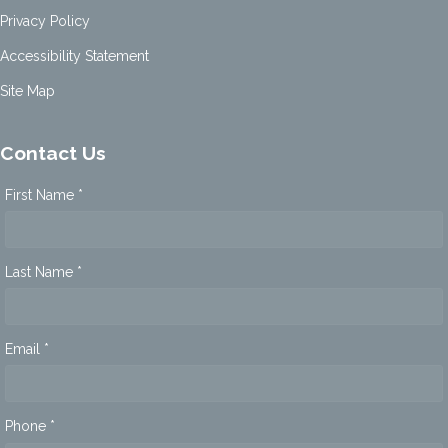
Privacy Policy
Accessibility Statement
Site Map
Contact Us
First Name *
Last Name *
Email *
Phone *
################
## WORK REQUIRED
Every entry, word for word, should be given again; the pictures are not part of the copy.

## SOLUTION TO THE EXERCISE
Privacy Policy
Accessibility Statement
Site Map
Contact Us
First Name *
Last Name *
Email *
Phone *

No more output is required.